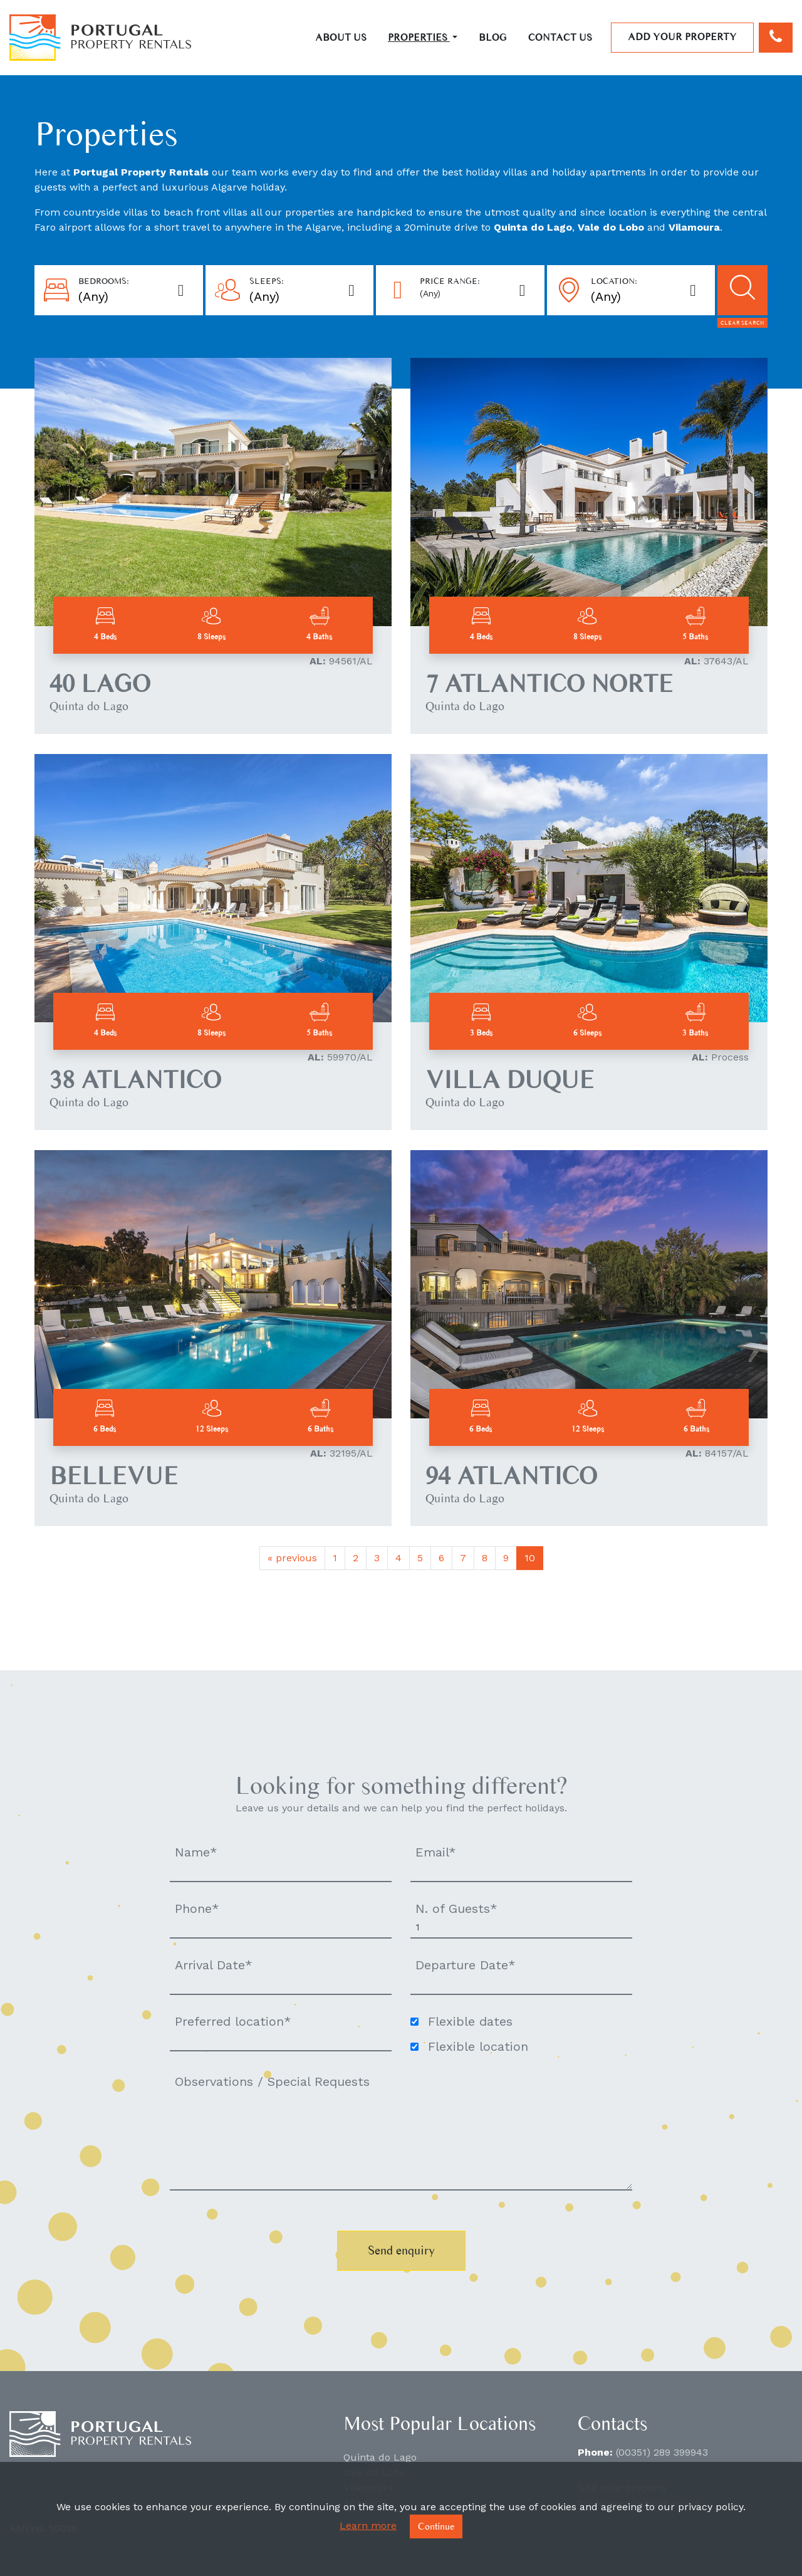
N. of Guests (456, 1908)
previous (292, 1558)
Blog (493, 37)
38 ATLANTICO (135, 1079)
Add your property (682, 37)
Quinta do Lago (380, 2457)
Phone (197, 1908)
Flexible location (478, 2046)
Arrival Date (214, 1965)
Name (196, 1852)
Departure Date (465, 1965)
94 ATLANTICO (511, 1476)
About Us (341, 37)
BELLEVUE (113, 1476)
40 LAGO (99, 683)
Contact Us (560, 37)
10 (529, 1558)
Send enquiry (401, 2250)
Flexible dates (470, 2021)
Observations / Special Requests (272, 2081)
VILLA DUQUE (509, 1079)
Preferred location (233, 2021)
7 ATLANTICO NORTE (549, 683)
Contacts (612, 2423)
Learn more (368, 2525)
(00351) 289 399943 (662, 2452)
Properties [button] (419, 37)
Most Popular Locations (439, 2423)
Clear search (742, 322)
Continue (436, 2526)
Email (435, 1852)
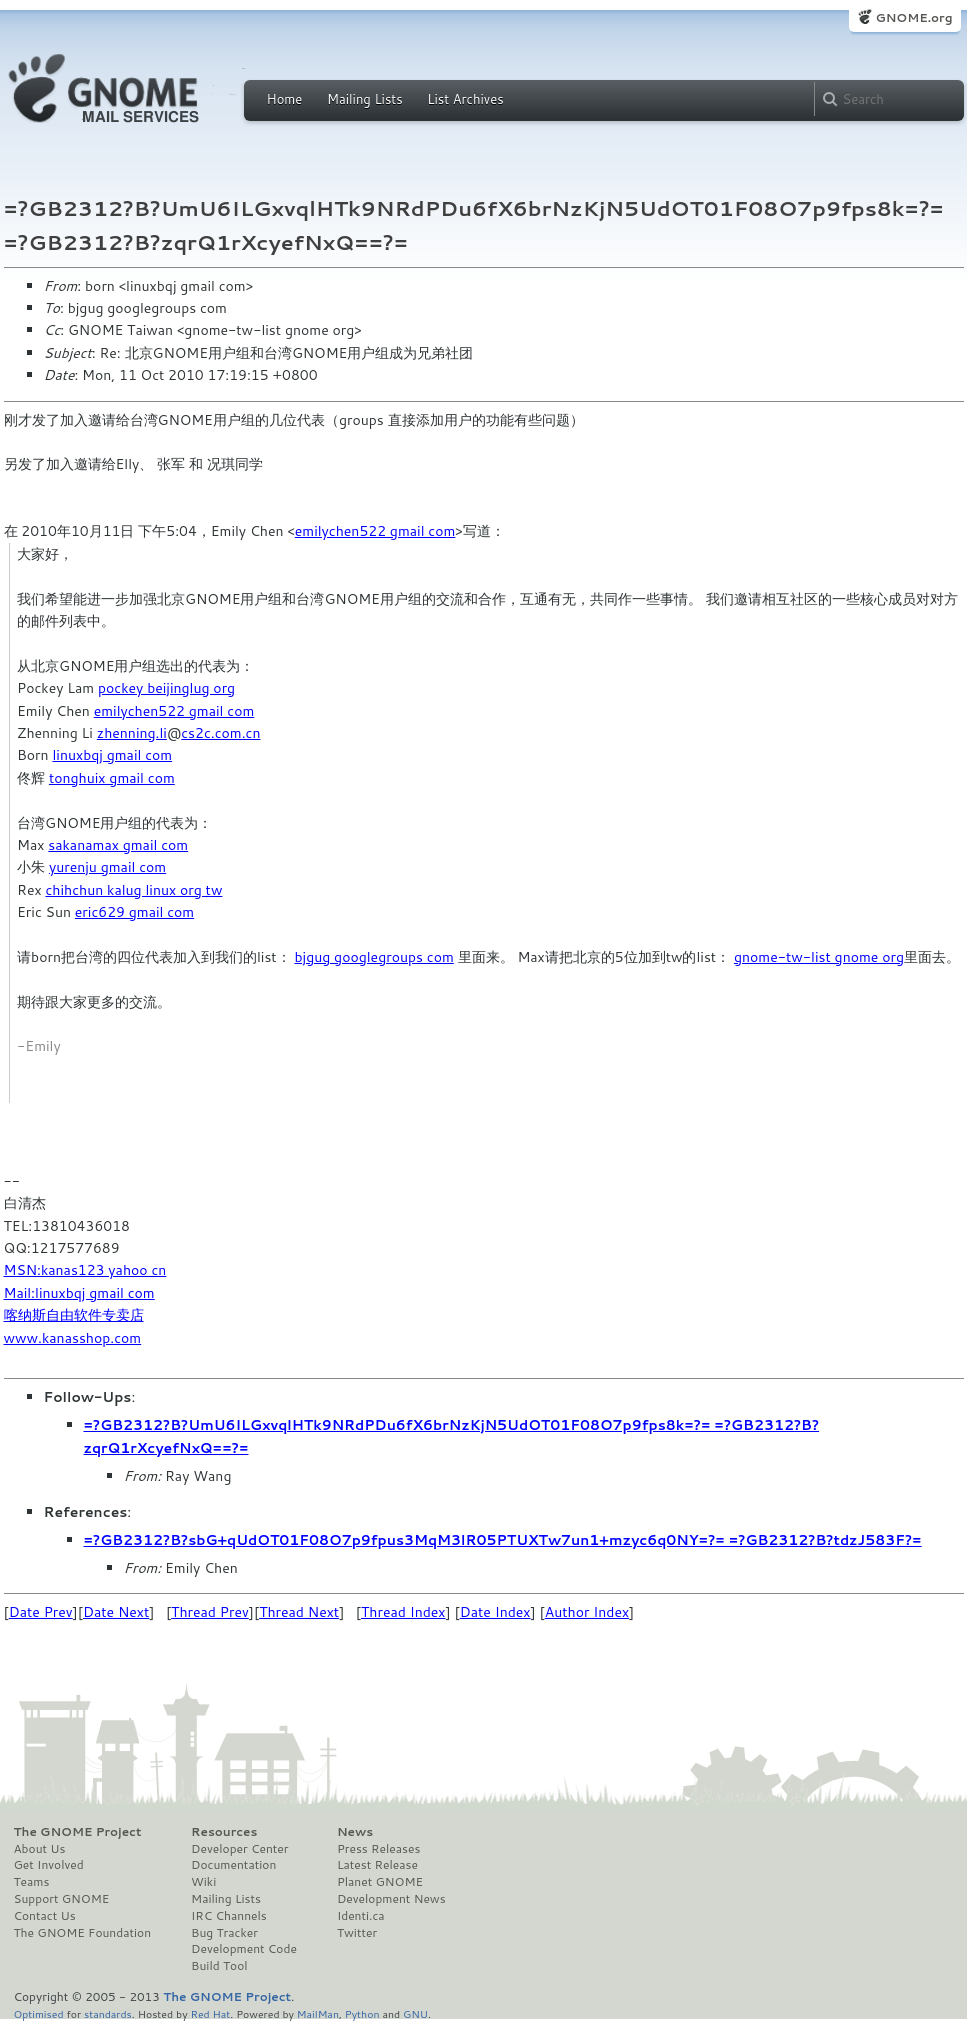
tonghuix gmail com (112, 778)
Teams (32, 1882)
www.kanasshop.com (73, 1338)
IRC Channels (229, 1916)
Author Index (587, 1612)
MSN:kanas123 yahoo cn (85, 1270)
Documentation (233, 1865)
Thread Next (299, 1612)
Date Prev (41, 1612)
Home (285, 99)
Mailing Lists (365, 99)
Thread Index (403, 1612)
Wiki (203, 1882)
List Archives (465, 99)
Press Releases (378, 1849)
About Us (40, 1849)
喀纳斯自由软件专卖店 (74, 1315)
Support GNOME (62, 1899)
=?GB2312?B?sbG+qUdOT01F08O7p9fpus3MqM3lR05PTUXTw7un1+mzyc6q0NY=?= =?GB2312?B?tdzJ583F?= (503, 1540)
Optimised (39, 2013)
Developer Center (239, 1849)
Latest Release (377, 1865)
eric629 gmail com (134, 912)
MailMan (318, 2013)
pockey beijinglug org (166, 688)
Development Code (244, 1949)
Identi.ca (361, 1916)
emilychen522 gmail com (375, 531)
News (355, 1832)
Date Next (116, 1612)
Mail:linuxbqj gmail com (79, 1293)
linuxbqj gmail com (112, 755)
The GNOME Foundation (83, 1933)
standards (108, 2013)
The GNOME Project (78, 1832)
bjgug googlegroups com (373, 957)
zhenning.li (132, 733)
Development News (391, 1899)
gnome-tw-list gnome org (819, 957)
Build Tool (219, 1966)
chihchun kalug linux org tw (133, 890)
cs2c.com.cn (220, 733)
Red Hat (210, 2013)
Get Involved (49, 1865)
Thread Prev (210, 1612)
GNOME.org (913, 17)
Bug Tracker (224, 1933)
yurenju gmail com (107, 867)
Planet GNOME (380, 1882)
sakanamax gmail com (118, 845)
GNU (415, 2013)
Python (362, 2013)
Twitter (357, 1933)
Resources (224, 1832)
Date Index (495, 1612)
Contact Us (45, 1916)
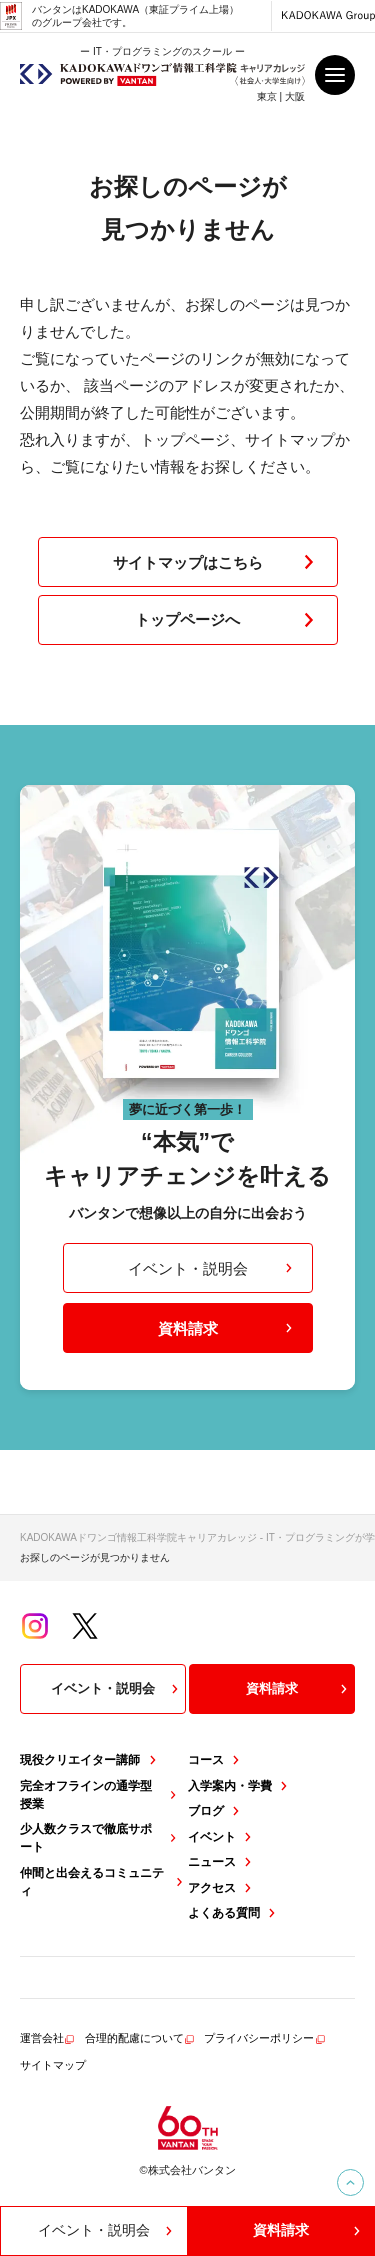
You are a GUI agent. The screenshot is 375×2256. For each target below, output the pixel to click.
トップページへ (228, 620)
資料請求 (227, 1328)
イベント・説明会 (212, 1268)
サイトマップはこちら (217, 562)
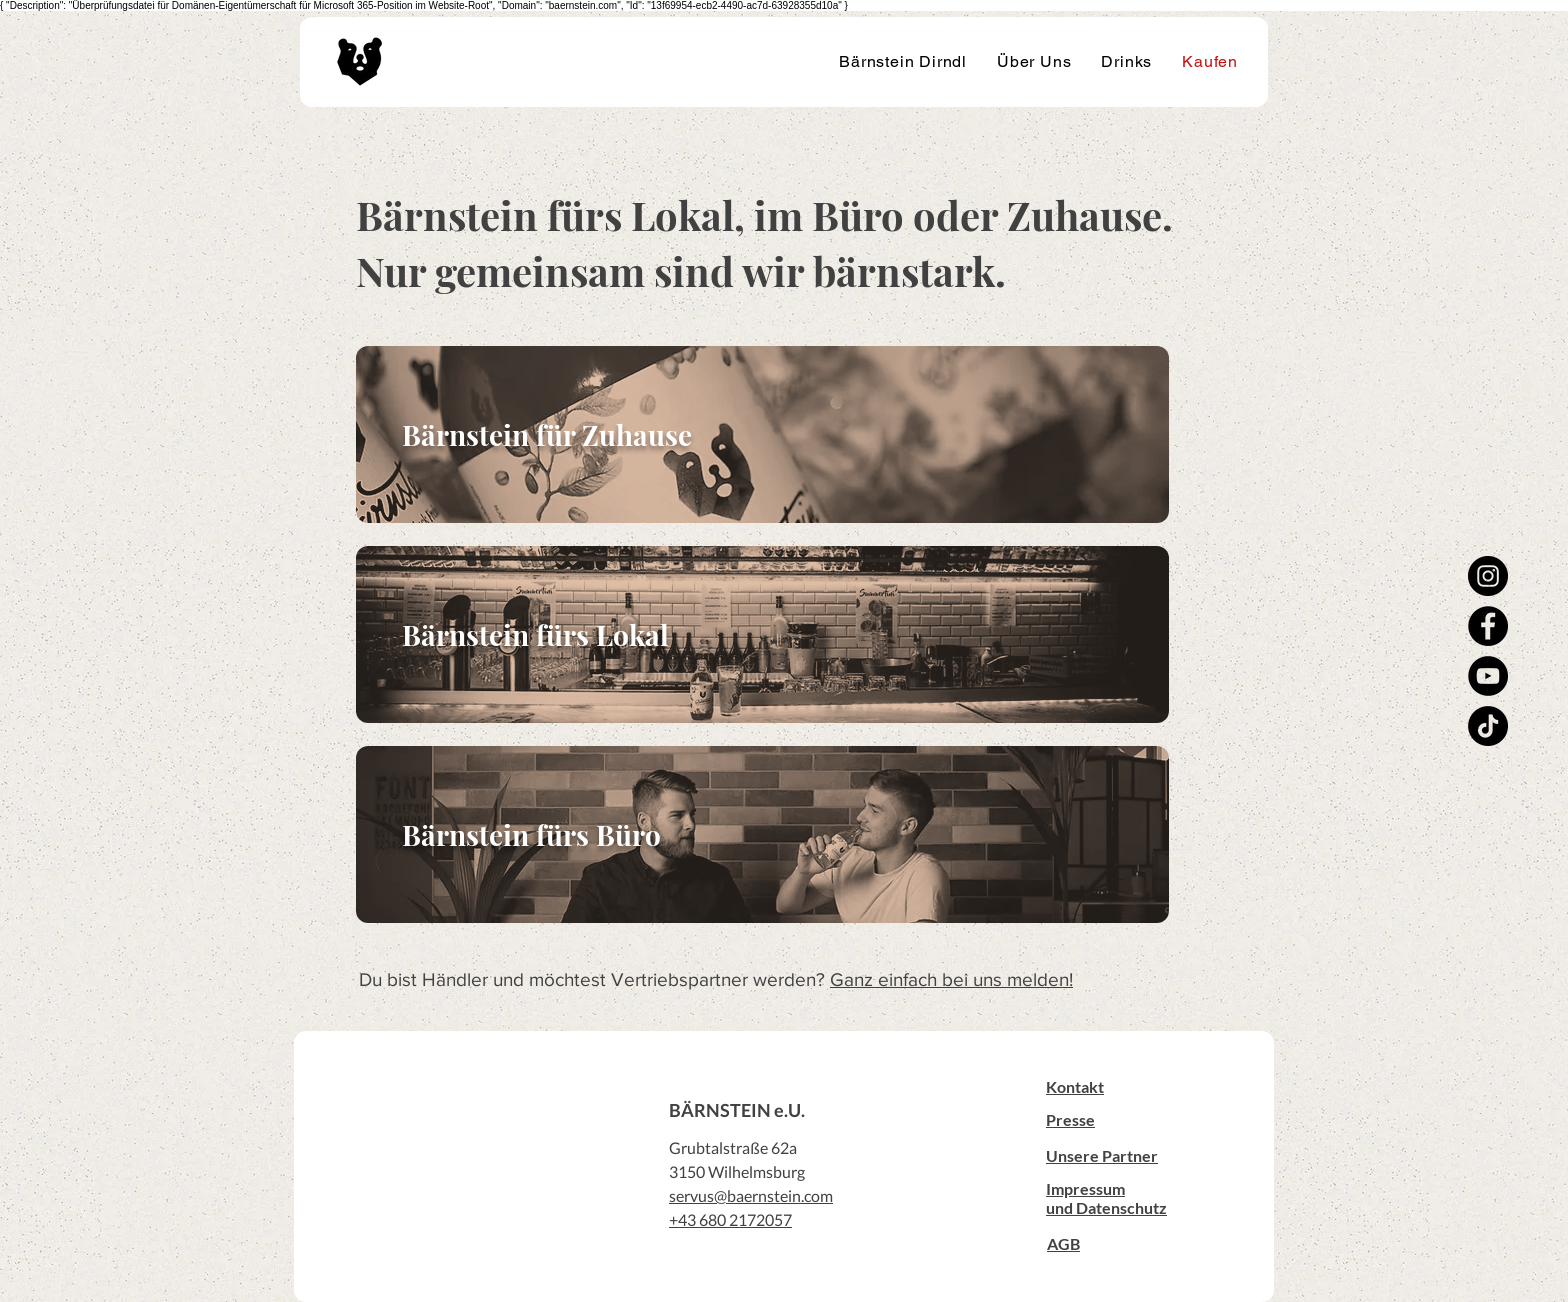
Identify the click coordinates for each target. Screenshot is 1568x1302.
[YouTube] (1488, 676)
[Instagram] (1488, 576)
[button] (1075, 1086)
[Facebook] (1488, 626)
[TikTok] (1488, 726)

- Your assignment -
Without copying any picture, repeat the full listing above word for word.

- Answer to this exercise -
N. of Guests (456, 1908)
previous (292, 1558)
Blog (493, 37)
38 ATLANTICO (135, 1079)
Add your property (682, 37)
Quinta do Lago (380, 2457)
Phone (197, 1908)
Flexible location (478, 2046)
Arrival Date (214, 1965)
Name (196, 1852)
Departure Date (465, 1965)
94 ATLANTICO (511, 1476)
About Us (341, 37)
BELLEVUE (113, 1476)
40 LAGO (99, 683)
Contact Us (560, 37)
10 (529, 1558)
Send enquiry (401, 2250)
Flexible dates (470, 2021)
Observations / Special Requests (272, 2081)
VILLA DUQUE (509, 1079)
Preferred location (233, 2021)
7 ATLANTICO NORTE (549, 683)
Contacts (612, 2423)
Learn more (368, 2525)
(00351) 289 399943 (662, 2452)
Properties [button] (419, 37)
Most Popular Locations (439, 2423)
Clear search (742, 322)
Continue (436, 2526)
Email (435, 1852)
tonghuix gmail com (112, 778)
Teams (32, 1882)
www.kanasshop.com (73, 1338)
IRC Channels (229, 1916)
Author Index (587, 1612)
MSN:kanas123 yahoo cn (85, 1270)
Documentation (233, 1865)
Thread Next (299, 1612)
Date Prev (41, 1612)
Home (285, 99)
Mailing Lists (365, 99)
Thread Index (403, 1612)
Wiki (203, 1882)
List Archives (465, 99)
Press Releases (378, 1849)
About Us (40, 1849)
喀纳斯自由软件专卖店 (74, 1315)
Support GNOME (62, 1899)
=?GB2312?B?sbG+qUdOT01F08O7p9fpus3MqM3lR05PTUXTw7un1+mzyc6q0NY=?= =?GB2312?B?tdzJ583F?= (503, 1540)
Optimised (39, 2013)
Developer Center (239, 1849)
Latest Release (377, 1865)
eric629 gmail com (134, 912)
MailMan (318, 2013)
pockey beijinglug org (166, 688)
Development Code (244, 1949)
Identi.ca (361, 1916)
emilychen522 gmail com (375, 531)
News (355, 1832)
Date Next (116, 1612)
Mail:linuxbqj gmail com (79, 1293)
linuxbqj gmail com (112, 755)
The GNOME Foundation (83, 1933)
standards (108, 2013)
The GNOME Project (78, 1832)
bjgug googlegroups com (373, 957)
zhenning.li (132, 733)
Development News (391, 1899)
gnome-tw-list gnome org (819, 957)
Build Tool (219, 1966)
chihchun kalug linux org tw (133, 890)
cs2c.com.cn (220, 733)
Red Hat (210, 2013)
Get Involved (49, 1865)
Thread Prev (210, 1612)
GNOME.org (913, 17)
Bug Tracker (224, 1933)
yurenju gmail com (107, 867)
Planet GNOME (380, 1882)
sakanamax gmail com (118, 845)
GNU (415, 2013)
Python (362, 2013)
Twitter (357, 1933)
Resources (224, 1832)
Date Index (495, 1612)
Contact Us (45, 1916)
You are a GUI agent. The screenshot is 375×2256. For each target below, output the pixel to click.
トップページへ (228, 620)
資料請求 (227, 1328)
イベント・説明会 (212, 1268)
サイトマップはこちら (217, 562)
Identify the click coordinates for each target. Screenshot is 1568x1302.
[YouTube] (1488, 676)
[Instagram] (1488, 576)
[button] (1075, 1086)
[Facebook] (1488, 626)
[TikTok] (1488, 726)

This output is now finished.